■ Data to process
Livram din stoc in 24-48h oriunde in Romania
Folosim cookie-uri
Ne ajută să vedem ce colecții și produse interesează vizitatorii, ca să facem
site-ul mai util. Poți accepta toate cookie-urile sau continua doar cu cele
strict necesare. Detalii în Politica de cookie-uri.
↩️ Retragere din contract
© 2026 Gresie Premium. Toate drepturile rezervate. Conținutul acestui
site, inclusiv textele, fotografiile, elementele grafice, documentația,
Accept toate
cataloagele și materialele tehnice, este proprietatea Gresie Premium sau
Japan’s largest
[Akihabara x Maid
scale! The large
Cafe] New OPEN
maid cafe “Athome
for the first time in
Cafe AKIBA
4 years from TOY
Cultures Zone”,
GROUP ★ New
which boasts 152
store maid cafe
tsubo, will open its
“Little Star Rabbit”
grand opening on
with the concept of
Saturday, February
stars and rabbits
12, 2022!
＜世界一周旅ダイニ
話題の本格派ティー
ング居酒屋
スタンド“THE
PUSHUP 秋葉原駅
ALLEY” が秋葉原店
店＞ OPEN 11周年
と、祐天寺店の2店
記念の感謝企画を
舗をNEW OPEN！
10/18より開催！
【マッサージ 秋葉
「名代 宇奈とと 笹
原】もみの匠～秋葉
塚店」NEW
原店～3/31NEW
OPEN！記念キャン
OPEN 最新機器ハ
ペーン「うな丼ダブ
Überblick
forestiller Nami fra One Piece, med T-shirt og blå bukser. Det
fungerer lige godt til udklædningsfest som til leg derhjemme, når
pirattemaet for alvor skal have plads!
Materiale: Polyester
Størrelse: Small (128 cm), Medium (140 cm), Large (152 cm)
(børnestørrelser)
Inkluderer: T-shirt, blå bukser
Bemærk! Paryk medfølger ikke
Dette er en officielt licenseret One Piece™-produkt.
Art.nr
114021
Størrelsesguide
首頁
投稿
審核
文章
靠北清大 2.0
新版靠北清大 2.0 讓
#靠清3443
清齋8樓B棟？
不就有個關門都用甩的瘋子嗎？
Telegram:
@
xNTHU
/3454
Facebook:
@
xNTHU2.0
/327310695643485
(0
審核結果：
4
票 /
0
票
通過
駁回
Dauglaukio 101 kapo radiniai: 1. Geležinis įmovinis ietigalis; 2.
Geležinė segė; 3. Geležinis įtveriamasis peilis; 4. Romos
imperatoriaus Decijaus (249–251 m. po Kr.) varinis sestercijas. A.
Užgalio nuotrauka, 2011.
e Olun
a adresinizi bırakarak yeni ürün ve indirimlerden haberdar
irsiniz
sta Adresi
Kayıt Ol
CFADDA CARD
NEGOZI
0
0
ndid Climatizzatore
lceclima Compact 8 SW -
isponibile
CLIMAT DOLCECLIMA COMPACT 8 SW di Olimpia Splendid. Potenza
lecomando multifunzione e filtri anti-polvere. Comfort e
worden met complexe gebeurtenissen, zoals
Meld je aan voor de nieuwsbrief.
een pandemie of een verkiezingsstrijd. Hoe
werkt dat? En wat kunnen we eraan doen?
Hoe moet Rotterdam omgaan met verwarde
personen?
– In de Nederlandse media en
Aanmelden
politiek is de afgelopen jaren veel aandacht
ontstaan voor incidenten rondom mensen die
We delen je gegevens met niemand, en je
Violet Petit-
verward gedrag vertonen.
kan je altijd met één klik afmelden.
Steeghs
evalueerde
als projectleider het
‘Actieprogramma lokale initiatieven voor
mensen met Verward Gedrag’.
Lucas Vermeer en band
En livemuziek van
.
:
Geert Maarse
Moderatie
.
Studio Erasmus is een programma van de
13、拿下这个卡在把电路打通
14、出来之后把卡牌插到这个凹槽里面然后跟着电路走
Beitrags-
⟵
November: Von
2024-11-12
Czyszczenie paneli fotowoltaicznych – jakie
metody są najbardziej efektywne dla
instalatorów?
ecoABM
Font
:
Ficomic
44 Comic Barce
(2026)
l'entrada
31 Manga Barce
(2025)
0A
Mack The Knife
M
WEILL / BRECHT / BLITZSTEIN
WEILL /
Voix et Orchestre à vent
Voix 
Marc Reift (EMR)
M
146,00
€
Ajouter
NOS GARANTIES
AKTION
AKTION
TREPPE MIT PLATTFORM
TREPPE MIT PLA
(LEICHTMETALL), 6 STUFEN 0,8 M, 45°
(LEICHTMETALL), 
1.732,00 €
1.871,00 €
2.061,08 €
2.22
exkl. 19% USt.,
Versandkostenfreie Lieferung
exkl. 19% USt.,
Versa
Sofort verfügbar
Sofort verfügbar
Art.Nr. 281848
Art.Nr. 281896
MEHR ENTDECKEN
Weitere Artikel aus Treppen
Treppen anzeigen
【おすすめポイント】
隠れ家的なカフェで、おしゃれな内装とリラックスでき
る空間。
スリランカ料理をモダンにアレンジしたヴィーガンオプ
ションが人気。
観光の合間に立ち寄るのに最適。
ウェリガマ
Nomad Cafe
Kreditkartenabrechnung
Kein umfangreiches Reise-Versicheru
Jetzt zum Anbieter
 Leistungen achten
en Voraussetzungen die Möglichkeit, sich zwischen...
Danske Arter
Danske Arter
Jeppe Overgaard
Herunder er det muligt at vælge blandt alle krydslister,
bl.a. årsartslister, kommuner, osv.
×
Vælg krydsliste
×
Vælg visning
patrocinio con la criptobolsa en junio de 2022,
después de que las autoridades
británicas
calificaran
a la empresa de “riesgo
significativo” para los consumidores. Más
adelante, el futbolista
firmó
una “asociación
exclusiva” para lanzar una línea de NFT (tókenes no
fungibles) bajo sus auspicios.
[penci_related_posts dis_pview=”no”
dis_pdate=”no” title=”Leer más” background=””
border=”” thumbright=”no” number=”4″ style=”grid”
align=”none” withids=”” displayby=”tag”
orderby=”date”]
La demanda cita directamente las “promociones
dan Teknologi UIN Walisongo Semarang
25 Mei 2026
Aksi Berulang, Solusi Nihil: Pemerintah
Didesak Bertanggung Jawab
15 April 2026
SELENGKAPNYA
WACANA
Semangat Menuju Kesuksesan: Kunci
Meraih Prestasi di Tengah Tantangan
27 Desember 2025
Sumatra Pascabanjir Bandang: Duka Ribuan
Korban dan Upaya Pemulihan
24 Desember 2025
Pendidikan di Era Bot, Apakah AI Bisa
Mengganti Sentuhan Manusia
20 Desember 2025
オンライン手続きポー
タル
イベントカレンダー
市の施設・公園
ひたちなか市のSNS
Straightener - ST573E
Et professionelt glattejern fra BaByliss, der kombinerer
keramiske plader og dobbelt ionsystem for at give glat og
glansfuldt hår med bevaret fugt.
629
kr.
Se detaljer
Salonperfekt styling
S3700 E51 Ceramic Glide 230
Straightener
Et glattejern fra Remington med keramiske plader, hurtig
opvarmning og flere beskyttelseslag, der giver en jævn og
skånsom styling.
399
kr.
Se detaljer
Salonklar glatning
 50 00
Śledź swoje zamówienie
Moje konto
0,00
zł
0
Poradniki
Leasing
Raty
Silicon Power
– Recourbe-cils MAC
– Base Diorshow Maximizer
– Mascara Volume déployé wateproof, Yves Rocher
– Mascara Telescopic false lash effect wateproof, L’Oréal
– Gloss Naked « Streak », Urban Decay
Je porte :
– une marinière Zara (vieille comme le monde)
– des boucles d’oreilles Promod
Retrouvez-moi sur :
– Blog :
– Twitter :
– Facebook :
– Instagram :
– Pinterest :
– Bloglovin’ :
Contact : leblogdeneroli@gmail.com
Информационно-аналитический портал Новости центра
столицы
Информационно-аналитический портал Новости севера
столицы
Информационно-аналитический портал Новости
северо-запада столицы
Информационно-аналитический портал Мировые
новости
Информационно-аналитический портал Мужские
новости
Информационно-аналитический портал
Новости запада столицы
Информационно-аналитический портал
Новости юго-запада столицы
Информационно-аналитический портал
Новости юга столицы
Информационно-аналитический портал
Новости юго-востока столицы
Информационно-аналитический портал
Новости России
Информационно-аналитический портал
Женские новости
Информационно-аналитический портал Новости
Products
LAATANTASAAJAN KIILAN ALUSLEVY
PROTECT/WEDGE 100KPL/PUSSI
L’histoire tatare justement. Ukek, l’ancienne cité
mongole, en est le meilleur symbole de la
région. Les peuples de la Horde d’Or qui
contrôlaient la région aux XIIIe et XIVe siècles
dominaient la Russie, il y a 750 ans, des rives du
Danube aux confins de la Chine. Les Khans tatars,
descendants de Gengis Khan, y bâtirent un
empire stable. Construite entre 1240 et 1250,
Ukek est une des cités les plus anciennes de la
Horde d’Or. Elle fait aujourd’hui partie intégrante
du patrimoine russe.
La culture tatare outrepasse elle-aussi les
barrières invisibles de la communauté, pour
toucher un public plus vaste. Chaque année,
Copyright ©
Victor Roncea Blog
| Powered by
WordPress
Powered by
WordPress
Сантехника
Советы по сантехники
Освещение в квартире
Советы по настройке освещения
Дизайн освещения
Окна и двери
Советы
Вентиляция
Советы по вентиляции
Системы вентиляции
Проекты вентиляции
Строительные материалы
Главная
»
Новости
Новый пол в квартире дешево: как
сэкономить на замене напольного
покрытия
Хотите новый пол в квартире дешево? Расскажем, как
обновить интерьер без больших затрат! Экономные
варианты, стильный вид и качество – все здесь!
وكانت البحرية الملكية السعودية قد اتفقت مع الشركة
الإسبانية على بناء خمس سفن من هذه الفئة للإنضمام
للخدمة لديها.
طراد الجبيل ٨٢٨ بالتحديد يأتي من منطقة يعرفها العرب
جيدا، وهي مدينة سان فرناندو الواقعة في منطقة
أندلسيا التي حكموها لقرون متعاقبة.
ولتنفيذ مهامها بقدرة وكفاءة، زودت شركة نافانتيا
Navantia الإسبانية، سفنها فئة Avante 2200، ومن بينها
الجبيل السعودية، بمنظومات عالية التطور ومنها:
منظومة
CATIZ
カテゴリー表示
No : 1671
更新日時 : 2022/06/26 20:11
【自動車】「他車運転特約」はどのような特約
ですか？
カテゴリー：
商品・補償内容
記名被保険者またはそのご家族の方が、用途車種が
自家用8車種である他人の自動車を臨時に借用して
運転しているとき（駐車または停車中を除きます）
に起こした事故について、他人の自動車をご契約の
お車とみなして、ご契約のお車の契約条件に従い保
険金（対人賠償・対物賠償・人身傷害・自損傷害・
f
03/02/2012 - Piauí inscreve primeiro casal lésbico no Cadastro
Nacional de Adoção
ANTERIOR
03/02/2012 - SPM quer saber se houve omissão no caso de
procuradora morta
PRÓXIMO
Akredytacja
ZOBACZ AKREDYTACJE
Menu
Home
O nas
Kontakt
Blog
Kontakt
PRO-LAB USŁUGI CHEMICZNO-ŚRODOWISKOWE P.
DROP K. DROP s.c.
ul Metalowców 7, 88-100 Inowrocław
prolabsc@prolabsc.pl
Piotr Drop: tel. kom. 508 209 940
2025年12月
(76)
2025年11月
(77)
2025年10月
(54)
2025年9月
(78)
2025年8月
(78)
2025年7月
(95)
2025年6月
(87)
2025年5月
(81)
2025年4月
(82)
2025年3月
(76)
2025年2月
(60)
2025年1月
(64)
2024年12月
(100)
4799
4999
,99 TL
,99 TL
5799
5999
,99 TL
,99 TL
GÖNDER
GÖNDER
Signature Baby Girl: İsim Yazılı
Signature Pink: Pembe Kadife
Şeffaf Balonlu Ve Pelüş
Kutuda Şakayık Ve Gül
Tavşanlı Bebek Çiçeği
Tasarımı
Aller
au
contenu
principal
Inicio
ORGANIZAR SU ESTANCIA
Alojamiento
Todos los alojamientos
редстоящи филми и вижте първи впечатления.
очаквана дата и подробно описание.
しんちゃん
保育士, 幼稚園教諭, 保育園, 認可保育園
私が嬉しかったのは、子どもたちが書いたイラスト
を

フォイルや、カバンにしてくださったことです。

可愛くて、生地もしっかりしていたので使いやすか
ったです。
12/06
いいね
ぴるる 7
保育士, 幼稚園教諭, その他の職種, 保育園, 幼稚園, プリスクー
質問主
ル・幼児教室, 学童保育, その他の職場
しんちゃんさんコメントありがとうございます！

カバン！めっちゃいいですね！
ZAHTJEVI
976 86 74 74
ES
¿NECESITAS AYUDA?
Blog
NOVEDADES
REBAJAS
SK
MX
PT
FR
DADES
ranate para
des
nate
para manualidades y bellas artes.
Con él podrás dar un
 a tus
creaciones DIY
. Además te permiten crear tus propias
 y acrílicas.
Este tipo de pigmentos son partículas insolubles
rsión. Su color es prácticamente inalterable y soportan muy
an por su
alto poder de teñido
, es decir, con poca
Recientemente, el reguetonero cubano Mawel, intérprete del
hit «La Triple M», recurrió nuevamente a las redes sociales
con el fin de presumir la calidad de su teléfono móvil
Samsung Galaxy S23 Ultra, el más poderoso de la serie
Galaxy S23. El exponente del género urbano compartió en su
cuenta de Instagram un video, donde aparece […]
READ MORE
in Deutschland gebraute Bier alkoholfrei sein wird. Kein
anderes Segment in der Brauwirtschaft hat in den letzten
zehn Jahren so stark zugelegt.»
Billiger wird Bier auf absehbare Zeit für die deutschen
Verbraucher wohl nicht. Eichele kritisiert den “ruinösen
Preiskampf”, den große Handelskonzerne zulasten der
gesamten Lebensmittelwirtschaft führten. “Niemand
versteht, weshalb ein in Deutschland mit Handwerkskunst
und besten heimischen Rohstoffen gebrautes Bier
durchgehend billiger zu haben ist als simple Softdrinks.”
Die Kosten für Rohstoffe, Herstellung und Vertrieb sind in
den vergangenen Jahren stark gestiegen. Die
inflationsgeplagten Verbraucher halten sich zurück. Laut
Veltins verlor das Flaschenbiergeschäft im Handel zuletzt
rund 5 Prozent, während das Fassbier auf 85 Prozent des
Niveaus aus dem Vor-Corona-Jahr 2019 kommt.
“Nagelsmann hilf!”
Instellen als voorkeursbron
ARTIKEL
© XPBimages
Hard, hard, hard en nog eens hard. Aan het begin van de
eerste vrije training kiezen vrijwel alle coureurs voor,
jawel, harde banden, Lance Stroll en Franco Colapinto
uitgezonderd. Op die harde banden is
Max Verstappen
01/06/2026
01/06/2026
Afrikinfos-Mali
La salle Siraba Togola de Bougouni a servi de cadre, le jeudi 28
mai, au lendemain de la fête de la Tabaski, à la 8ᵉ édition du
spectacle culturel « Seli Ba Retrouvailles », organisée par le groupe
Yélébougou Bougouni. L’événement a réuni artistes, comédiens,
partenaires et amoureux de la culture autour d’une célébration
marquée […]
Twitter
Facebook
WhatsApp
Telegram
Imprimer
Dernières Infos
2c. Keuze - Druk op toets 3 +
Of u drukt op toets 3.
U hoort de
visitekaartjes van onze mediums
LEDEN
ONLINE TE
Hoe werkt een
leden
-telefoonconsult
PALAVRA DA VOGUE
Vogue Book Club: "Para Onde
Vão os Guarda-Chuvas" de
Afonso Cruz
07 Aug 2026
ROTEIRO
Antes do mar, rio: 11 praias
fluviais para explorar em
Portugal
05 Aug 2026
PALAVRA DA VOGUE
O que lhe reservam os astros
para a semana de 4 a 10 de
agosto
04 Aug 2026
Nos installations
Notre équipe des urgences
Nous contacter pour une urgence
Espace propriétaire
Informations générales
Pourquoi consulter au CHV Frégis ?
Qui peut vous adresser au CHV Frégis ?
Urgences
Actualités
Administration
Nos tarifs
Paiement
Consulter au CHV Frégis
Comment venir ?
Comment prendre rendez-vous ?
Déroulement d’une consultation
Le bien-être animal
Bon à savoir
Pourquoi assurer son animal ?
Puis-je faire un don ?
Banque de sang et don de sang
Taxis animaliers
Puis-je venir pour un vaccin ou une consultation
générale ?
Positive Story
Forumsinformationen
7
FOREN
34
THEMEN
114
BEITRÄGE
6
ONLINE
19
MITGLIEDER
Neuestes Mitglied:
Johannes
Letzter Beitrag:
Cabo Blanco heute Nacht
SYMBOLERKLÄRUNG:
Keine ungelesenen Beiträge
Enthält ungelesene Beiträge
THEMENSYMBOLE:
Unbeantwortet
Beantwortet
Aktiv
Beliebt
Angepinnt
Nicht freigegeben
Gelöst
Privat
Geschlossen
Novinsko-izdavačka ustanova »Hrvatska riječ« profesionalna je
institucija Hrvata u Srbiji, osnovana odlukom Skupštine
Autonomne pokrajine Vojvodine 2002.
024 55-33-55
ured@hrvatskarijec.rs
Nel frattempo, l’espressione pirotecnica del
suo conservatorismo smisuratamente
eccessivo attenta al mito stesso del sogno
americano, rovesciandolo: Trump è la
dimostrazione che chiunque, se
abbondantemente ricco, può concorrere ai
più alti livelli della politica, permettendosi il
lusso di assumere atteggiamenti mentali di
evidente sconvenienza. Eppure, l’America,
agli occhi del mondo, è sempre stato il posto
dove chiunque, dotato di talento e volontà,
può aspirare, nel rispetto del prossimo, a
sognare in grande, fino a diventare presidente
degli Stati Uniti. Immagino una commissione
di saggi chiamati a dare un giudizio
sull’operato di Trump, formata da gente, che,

■ Exercise
Only lines of the data holding the word "région" go in the answer. Please copy each of them.

■ Exercise solution
région. Les peuples de la Horde d’Or qui
contrôlaient la région aux XIIIe et XIVe siècles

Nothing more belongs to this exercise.